Saved entries:
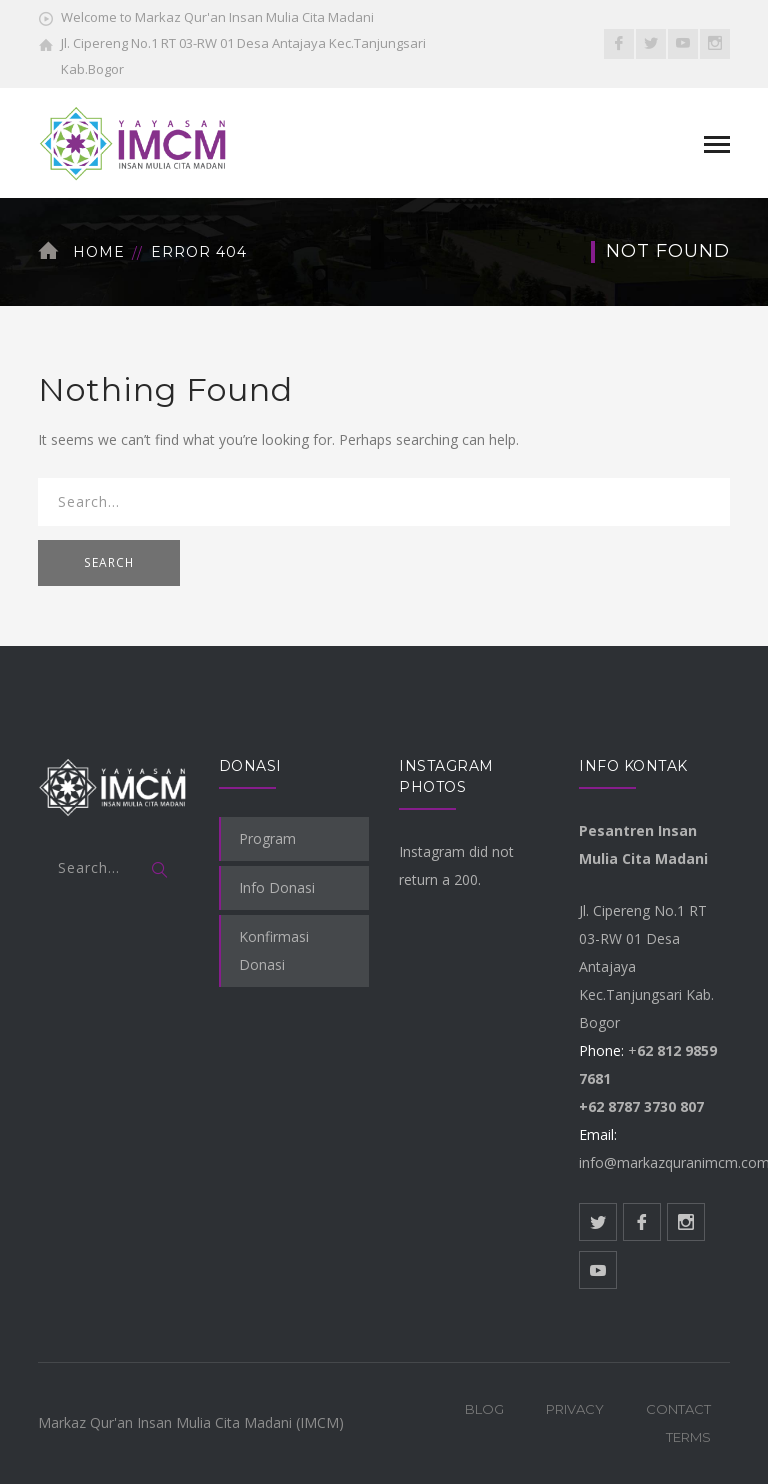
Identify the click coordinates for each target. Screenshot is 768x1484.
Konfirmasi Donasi (274, 950)
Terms (688, 1437)
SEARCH (109, 562)
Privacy (575, 1409)
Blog (484, 1409)
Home (99, 252)
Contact (678, 1409)
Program (267, 838)
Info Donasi (277, 887)
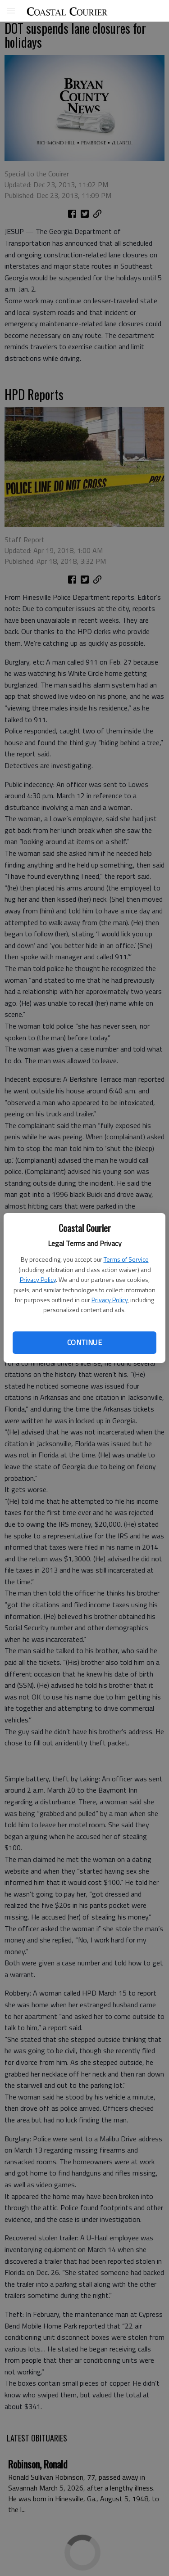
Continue (84, 1342)
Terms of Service (126, 1259)
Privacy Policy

Aim of the exercise: What you return must match, line for line, the records from the line containing "Info Donasi (277, 887)" through their end, with both ends included and no pictures.

Task solution:
Info Donasi (277, 887)
Continue (84, 1342)
Terms of Service (126, 1259)
Privacy Policy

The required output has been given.